[Supplied material — start]
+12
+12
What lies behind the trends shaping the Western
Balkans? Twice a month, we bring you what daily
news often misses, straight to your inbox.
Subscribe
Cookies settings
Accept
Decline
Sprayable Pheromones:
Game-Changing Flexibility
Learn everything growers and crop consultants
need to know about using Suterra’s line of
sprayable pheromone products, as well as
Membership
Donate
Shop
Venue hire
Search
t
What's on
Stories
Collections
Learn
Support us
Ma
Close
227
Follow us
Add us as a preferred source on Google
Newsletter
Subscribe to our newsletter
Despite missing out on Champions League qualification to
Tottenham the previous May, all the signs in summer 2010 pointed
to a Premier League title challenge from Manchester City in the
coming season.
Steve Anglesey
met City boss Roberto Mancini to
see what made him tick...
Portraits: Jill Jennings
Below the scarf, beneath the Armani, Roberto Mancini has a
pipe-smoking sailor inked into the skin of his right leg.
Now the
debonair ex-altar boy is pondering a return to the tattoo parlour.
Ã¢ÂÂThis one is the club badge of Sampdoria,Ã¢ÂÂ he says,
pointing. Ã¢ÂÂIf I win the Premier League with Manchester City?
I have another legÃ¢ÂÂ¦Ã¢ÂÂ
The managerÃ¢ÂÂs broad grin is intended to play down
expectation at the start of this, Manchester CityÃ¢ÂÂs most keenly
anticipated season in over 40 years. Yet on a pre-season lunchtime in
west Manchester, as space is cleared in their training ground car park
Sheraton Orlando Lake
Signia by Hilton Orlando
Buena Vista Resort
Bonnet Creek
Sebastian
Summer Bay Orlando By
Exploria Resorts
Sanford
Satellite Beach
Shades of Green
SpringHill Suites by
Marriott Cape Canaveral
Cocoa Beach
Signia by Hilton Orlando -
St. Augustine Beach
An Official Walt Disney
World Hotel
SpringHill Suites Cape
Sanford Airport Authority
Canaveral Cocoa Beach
[Supplied material — finish]
[Supplied material — start]
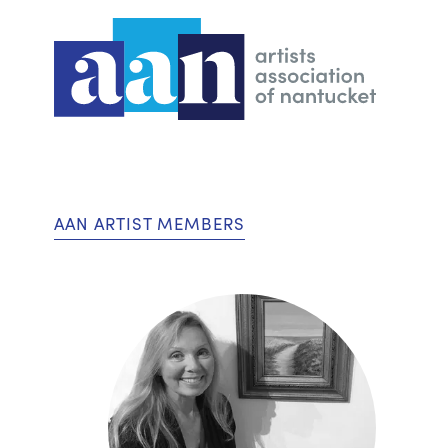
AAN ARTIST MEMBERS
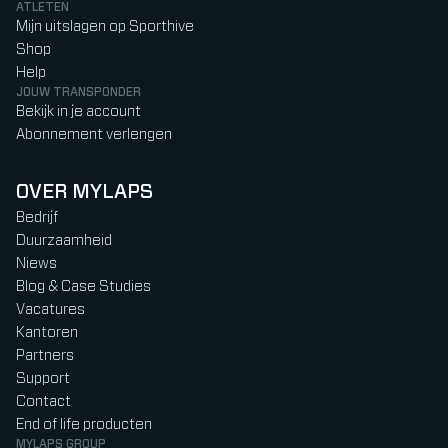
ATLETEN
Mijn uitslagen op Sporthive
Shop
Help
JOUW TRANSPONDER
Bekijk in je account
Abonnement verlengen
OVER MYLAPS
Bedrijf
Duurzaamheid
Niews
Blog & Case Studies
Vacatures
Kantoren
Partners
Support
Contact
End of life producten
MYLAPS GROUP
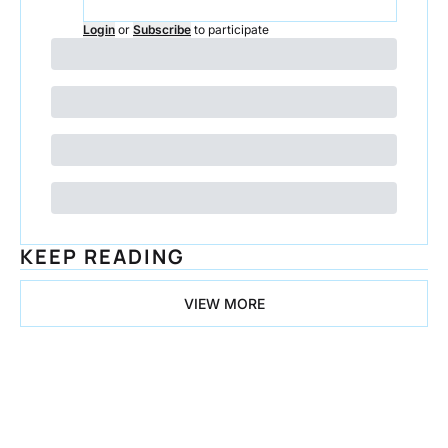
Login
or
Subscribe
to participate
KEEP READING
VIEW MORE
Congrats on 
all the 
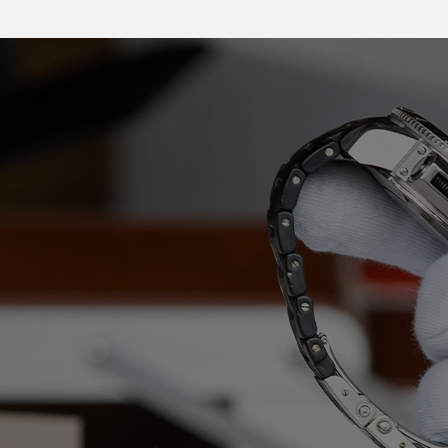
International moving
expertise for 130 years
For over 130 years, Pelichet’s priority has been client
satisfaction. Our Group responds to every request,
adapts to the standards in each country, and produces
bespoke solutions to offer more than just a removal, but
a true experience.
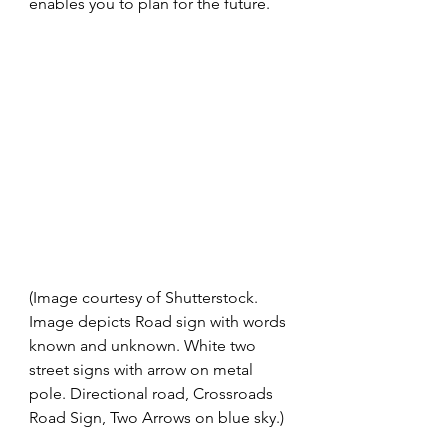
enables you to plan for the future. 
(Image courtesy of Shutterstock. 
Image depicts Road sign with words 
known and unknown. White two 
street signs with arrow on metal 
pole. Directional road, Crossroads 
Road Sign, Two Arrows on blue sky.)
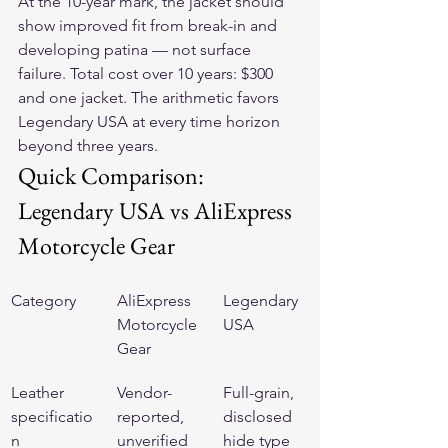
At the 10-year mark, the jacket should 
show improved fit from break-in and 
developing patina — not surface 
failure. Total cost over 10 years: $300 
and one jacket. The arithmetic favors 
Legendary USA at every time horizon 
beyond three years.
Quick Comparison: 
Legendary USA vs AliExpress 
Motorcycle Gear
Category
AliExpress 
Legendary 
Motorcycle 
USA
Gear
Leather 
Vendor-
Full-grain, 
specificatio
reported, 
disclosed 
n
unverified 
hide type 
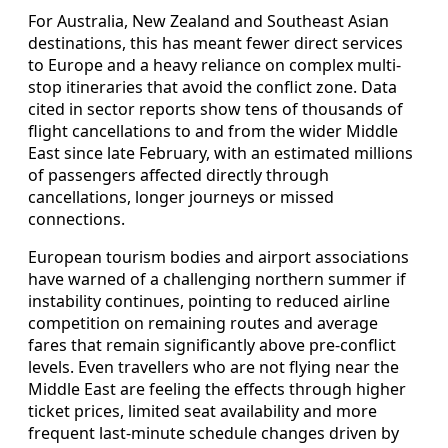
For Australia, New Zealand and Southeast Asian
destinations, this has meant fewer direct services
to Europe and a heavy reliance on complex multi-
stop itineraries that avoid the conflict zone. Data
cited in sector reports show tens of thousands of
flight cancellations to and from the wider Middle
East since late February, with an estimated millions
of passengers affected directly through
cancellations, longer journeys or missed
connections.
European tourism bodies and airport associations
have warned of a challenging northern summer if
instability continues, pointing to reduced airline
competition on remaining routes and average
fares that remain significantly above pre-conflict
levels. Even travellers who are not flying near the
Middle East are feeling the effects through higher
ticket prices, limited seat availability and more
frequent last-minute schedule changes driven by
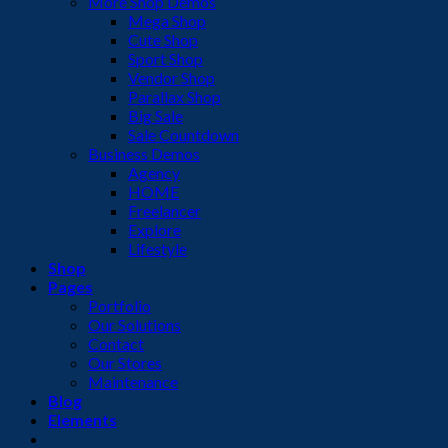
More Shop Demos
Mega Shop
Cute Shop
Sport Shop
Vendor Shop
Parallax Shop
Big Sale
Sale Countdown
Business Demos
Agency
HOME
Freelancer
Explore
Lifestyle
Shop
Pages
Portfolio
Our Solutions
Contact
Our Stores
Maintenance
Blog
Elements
[Supplied material — finish]
[Supplied material — start]
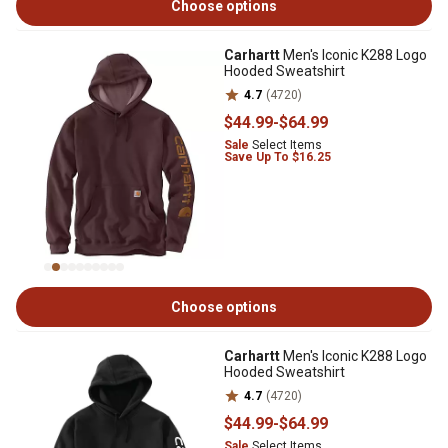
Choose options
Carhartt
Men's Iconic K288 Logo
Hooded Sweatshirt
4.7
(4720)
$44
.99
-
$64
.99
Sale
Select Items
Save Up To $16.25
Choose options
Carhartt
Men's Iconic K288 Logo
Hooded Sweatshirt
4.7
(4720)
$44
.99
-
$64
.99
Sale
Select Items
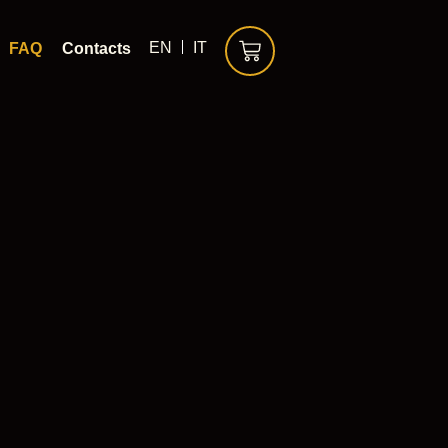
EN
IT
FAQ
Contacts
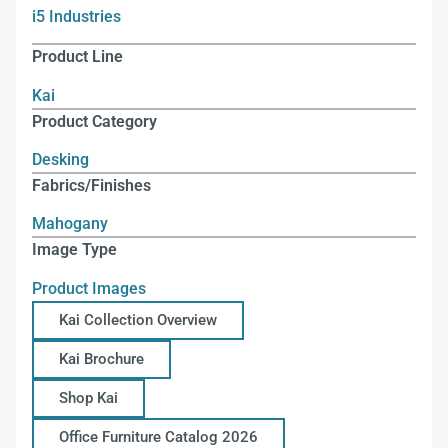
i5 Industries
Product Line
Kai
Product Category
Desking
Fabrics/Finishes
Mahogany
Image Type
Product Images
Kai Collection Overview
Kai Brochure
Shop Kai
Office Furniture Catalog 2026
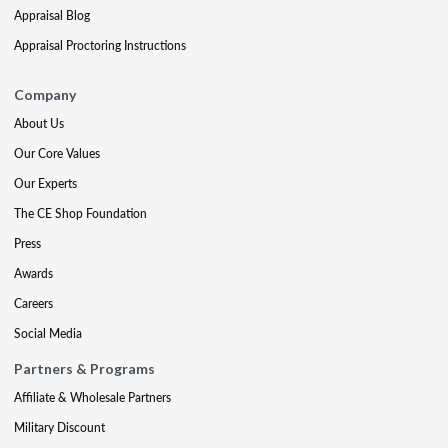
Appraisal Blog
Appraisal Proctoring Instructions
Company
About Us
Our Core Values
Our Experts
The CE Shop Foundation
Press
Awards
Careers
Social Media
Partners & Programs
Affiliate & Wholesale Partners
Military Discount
[Supplied material — finish]
◆ **What is required**
What is the number of lines in the listing that contain the string "from"? Give it alone.

◆ **Expected answer**
3